## Task description:
Copy exactly the line containing "both time and money in the long run." and each line after it to the end of the listing, and output nothing else.

## Provided records:
——

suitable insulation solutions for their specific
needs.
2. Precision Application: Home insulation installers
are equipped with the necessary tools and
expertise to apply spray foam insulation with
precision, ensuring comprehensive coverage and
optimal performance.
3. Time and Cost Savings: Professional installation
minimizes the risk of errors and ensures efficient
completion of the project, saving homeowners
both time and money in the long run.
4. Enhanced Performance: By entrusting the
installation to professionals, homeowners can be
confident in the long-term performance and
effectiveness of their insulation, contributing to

——

## Result for this task:
both time and money in the long run.
4. Enhanced Performance: By entrusting the
installation to professionals, homeowners can be
confident in the long-term performance and
effectiveness of their insulation, contributing to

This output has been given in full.